2. The method for preparing the high-sensitivity assay kit for troponin I in human whole blood samples according to claim 1, wherein the activation process of the magnetic microspheres is carried out in a magnetic microsphere activation buffer solution, the magnetic microspheres are washed before and after activation, the activated and washed magnetic microspheres are resuspended by adopting a magnetic microsphere coating buffer solution, the magnetic microspheres are coated with a mouse anti-human troponin I monoclonal antibody and then are sealed by adopting a magnetic microsphere sealing solution, and the supernatant is removed and then the magnetic microspheres are stored in a magnetic microsphere storage solution, so that the reagent M is obtained.

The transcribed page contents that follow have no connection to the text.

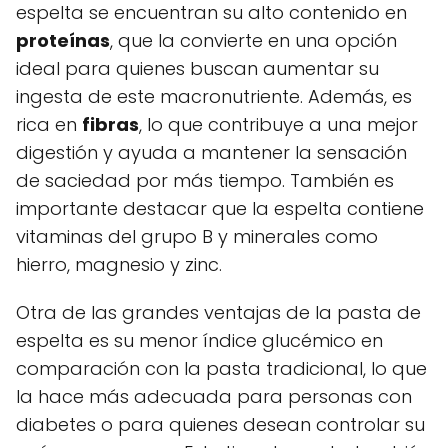
espelta se encuentran su alto contenido en
proteínas
, que la convierte en una opción
ideal para quienes buscan aumentar su
ingesta de este macronutriente. Además, es
rica en
fibras
, lo que contribuye a una mejor
digestión y ayuda a mantener la sensación
de saciedad por más tiempo. También es
importante destacar que la espelta contiene
vitaminas del grupo B y minerales como
hierro, magnesio y zinc.
Otra de las grandes ventajas de la pasta de
espelta es su menor índice glucémico en
comparación con la pasta tradicional, lo que
la hace más adecuada para personas con
diabetes o para quienes desean controlar su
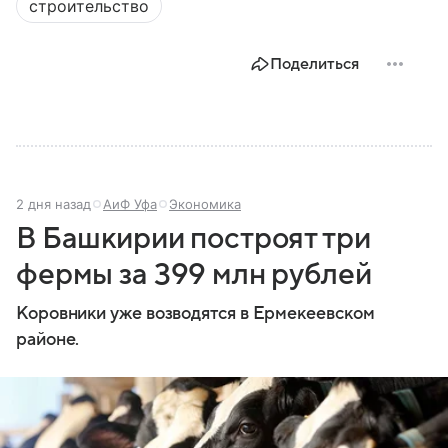
строительство
Поделиться
2 дня назад
АиФ Уфа
Экономика
В Башкирии построят три
фермы за 399 млн рублей
Коровники уже возводятся в Ермекеевском
районе.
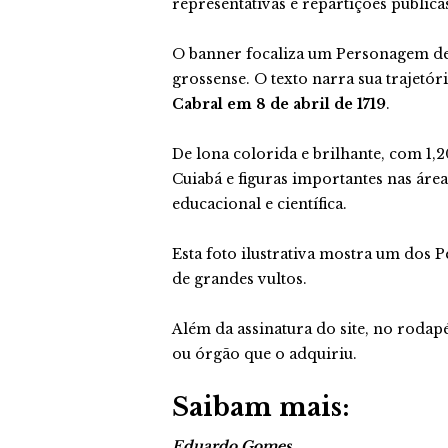
representativas e repartições pública
O banner focaliza um Personagem de 
grossense. O texto narra sua trajetó
Cabral em 8 de abril de 1719
.
De lona colorida e brilhante, com 1,
Cuiabá e figuras importantes nas áreas
educacional e científica.
Esta foto ilustrativa mostra um dos 
de grandes vultos.
Além da assinatura do site, no rodap
ou órgão que o adquiriu.
Saibam mais:
Eduardo Gomes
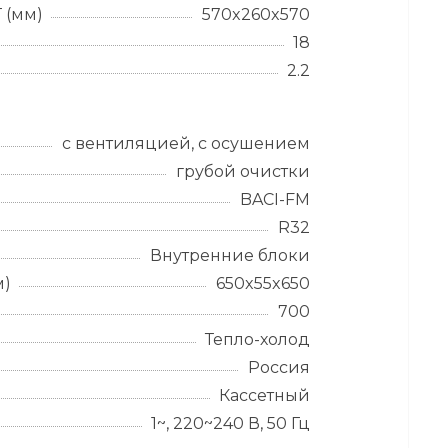
 (мм)
570x260x570
18
2.2
с вентиляцией, с осушением
грубой очистки
BACI-FM
R32
Внутренние блоки
м)
650x55x650
700
Тепло-холод
Россия
Кассетный
1~, 220~240 В, 50 Гц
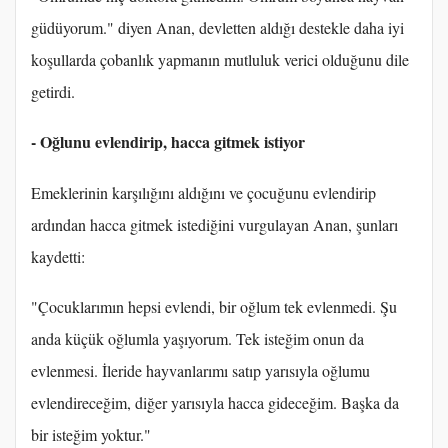
güdüyorum." diyen Anan, devletten aldığı destekle daha iyi
koşullarda çobanlık yapmanın mutluluk verici olduğunu dile
getirdi.
- Oğlunu evlendirip, hacca gitmek istiyor
Emeklerinin karşılığını aldığını ve çocuğunu evlendirip
ardından hacca gitmek istediğini vurgulayan Anan, şunları
kaydetti:
"Çocuklarımın hepsi evlendi, bir oğlum tek evlenmedi. Şu
anda küçük oğlumla yaşıyorum. Tek isteğim onun da
evlenmesi. İleride hayvanlarımı satıp yarısıyla oğlumu
evlendireceğim, diğer yarısıyla hacca gideceğim. Başka da
bir isteğim yoktur."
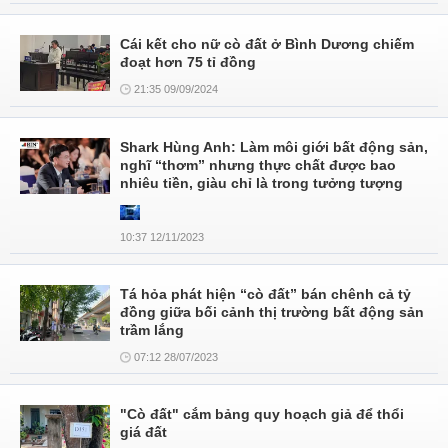
Cái kết cho nữ cò đất ở Bình Dương chiếm
đoạt hơn 75 tỉ đồng
21:35 09/09/2024
Shark Hùng Anh: Làm môi giới bất động sản,
nghĩ “thơm” nhưng thực chất được bao
nhiêu tiền, giàu chỉ là trong tưởng tượng
10:37 12/11/2023
Tá hỏa phát hiện “cò đất” bán chênh cả tỷ
đồng giữa bối cảnh thị trường bất động sản
trầm lắng
07:12 28/07/2023
"Cò đất" cắm bảng quy hoạch giả để thổi
giá đất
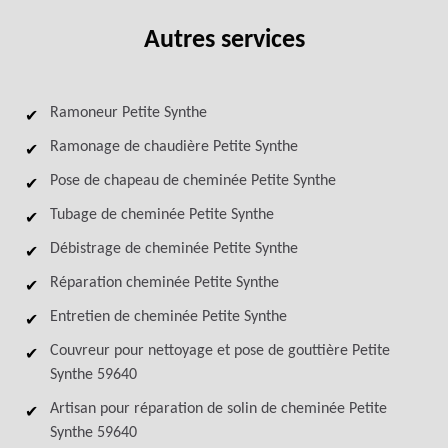
Autres services
Ramoneur Petite Synthe
Ramonage de chaudière Petite Synthe
Pose de chapeau de cheminée Petite Synthe
Tubage de cheminée Petite Synthe
Débistrage de cheminée Petite Synthe
Réparation cheminée Petite Synthe
Entretien de cheminée Petite Synthe
Couvreur pour nettoyage et pose de gouttière Petite
Synthe 59640
Artisan pour réparation de solin de cheminée Petite
Synthe 59640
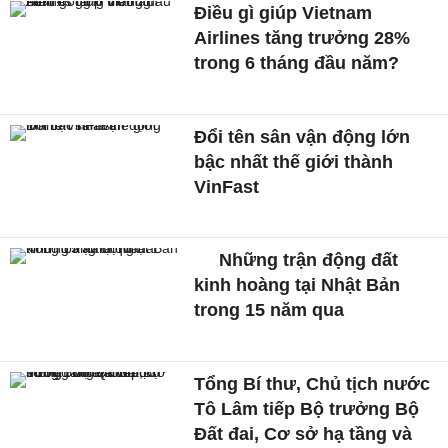
Điều gì giúp Vietnam
Airlines tăng trưởng 28%
trong 6 tháng đầu năm?
Đổi tên sân vận động lớn
bậc nhất thế giới thành
VinFast
Những trận động đất
kinh hoàng tại Nhật Bản
trong 15 năm qua
Tổng Bí thư, Chủ tịch nước
Tô Lâm tiếp Bộ trưởng Bộ
Đất đai, Cơ sở hạ tầng và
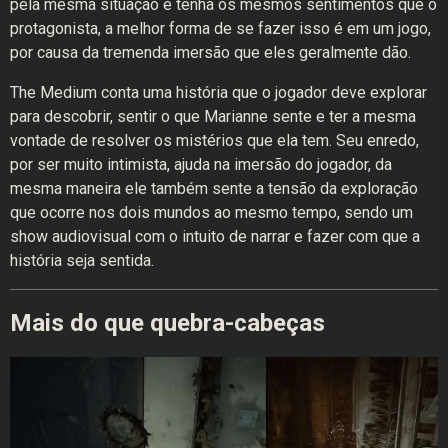
pela mesma situação e tenha os mesmos sentimentos que o
protagonista, a melhor forma de se fazer isso é em um jogo,
por causa da tremenda imersão que eles geralmente dão.
The Medium conta uma história que o jogador deve explorar
para descobrir, sentir o que Marianne sente e ter a mesma
vontade de resolver os mistérios que ela tem. Seu enredo,
por ser muito intimista, ajuda na imersão do jogador, da
mesma maneira ele também sente a tensão da exploração
que ocorre nos dois mundos ao mesmo tempo, sendo um
show audiovisual com o intuito de narrar e fazer com que a
história seja sentida.
Mais do que quebra-cabeças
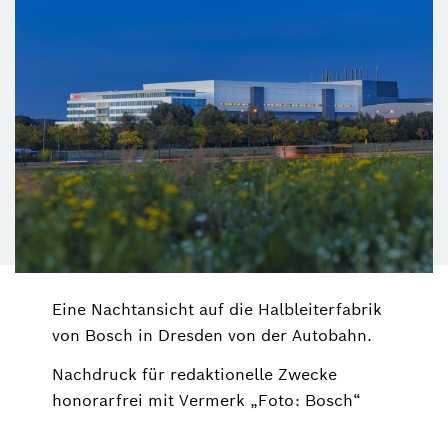
Eine Nachtansicht auf die Halbleiterfabrik
von Bosch in Dresden von der Autobahn.
Nachdruck für redaktionelle Zwecke
honorarfrei mit Vermerk „Foto: Bosch“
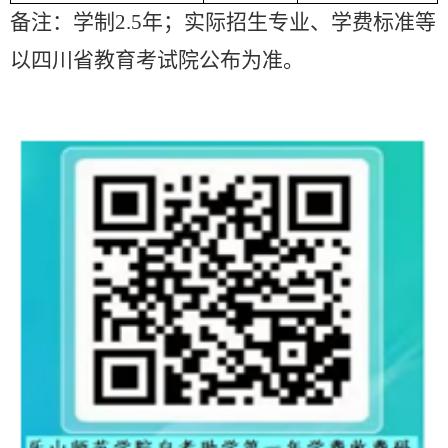
备注：学制2.5年；实际招生专业、学费标准等
以四川省教育考试院公布为准。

3. The method for preparing a kit for assaying troponin I in a human whole blood sample according to claim 2, wherein the magnetic microsphere activation buffer is 20-100mmol/L of 2- (N-morpholin) ethanesulfonic acid buffer having a pH of 4.5-6.5;

4. The method for preparing the kit for the high sensitivity measurement of troponin I in human whole blood according to claim 1, wherein the specific process of sequentially reacting alkaline phosphatase with enzyme cross-linking agent 1 and enzyme cross-linking agent 2 comprises the following steps:

5. The method for preparing a kit for assaying troponin I in a sample of human whole blood according to claim 4, wherein the enzyme-labeled buffer is 5 to 50mmol/LPBS buffer and the pH is 6.0 to 7.5;

the enzyme blocking agent is 1% -5% bovine serum albumin;

6. A kit for the high sensitivity measurement of troponin I in a sample of human whole blood, comprising a reagent M, a reagent R1 and a reagent R2, wherein the reagent M, the reagent R1 and the reagent R2 are prepared by a method for preparing a kit for the high sensitivity measurement of troponin I in a sample of human whole blood according to any one of claims 1 to 5.